Step 1: Create a clone of the repository
Replace MY_GIT_REPOSITORY with the URL of your git repository. This will also track all the branches so all branches can be cleaned as well. (source)
cd /tmp
git clone MY_GIT_REPOSITORY.git workingrepo
cd workingrepo
for branch in git branch -a | grep remotes | grep -v HEAD | grep -v master
; do
git branch --track ${branch##*/} $branch
done
Step 2: Find the files that you want to remove
Case A: Large deleted files
Large deleted files are stored in the repository and are still transfered for every clone. Here is a command that will find the 20 largest files in your git repository (source):
git rev-list master | while read rev; do git ls-tree -lr $rev | cut -c54- | sed -r 's/^ +//g;'; done | sort -u | perl -e 'while (<>) { chomp; @stuff=split("\t");$sums{$stuff[1]} += $stuff[0];} print "$sums{$_} $_\n" for (keys %sums);' | sort -rn | head -n 20
Case B: Deleting a file that contains a password
You can grep the history for the password and find the file that contains it:
git grep -i 'mypassword' $(git rev-list --all)
Case C: Deleting entire deleleted directories
To get a list of entire directories that have been removed from the repository:
git log --all --pretty=format: --name-only --diff-filter=D | sed -r 's|[^/]+$||g' | sort -u
Step 3: Rewrite history and remove the old files
Replace FILE_LIST with the files or directories that you are removing.
git filter-branch --tag-name-filter cat --index-filter 'git rm -r --cached --ignore-unmatch FILE_LIST' --prune-empty -f -- --all
Step 4: Prune all references with garbage collection and reclaim space
rm -rf .git/refs/original/
git reflog expire --expire=now --all
git gc --aggressive --prune=now
Step 5: Verify they have been removed
Run the same command that you used to in step 2 to verify that your removed files are no longer in history.

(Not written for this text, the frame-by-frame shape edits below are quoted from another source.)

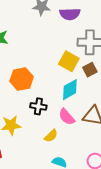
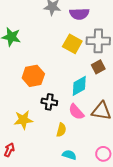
yellow square: (69, 61) -> (72, 44), moved
yellow semicircle: (51, 136) -> (61, 130), turned -32

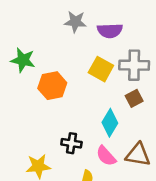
orange hexagon: (33, 76) -> (52, 86), moved
cyan diamond: (79, 86) -> (110, 123), turned -30

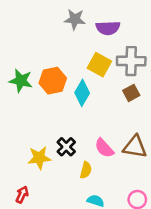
green star: (23, 60) -> (21, 81), moved
cyan diamond: (110, 123) -> (82, 93), moved
black cross: (71, 143) -> (66, 147), moved, turned 36

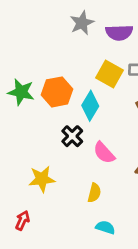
gray star: (75, 19) -> (82, 23), turned -30
black cross: (66, 147) -> (72, 136), moved
pink semicircle: (104, 148) -> (104, 153), moved

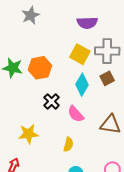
gray star: (82, 23) -> (31, 15), moved
cyan diamond: (90, 106) -> (82, 85), moved

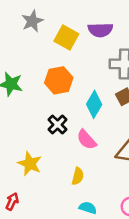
yellow square: (80, 54) -> (66, 37), moved
orange hexagon: (40, 68) -> (59, 80), moved
yellow star: (28, 134) -> (30, 164), turned 30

Step 6: Push the history changes
git push origin --force --all
git push origin --force --tags
Step 7: Garbage collect the server
If you are running your own server, garbage collect there as well. Servers are usually garbage collected periodically if you not running your own
cd MY_SERVER_GIT_REPO
git reflog expire --expire=now --all
git gc --aggressive --prune=now
Step 8: Everybody must rebase and prune
All users must get the alter history and prune their own copies of the repository. Tell your coworkers and teammates that have clones of this repostory to run the following:
cd MY_LOCAL_GIT_REPO
git fetch origin
git rebase
git reflog expire --expire=now --all
git gc --aggressive --prune=now
or if they have no work outstanding commits, they can just set their repository to mirror the origin rather than rebasing (WARNING: destroys anything not pushed!):
cd MY_LOCAL_GIT_REPO
git fetch origin
# WARNING: can destroy unpublished data!
git reset --hard origin/master
git reflog expire --expire=now --all
git gc --aggressive --prune=now
2 thoughts on “Removing and purging files from git history”
Thanks a lot for this clear & detailed post which has been very helpful, despite the fact that I had to slightly modify the 2C step (git log command) to make it work.
I suppose it is due to the fact that git has evolved since this post was written:
All other steps are excellent 3 –> 8.
Please update this guide because it WILL break repos as it broke mine. luckily i did a backup (as it should be stated as a step 0)
Step 2 will catch all the directories that where deleted and then recreated. To catch this you have to first sanitize your FILE_LIST this way:
if ls fails, then the directory is safe to delete. quick and dirty, but, hey, this is a comment, not a guide 😉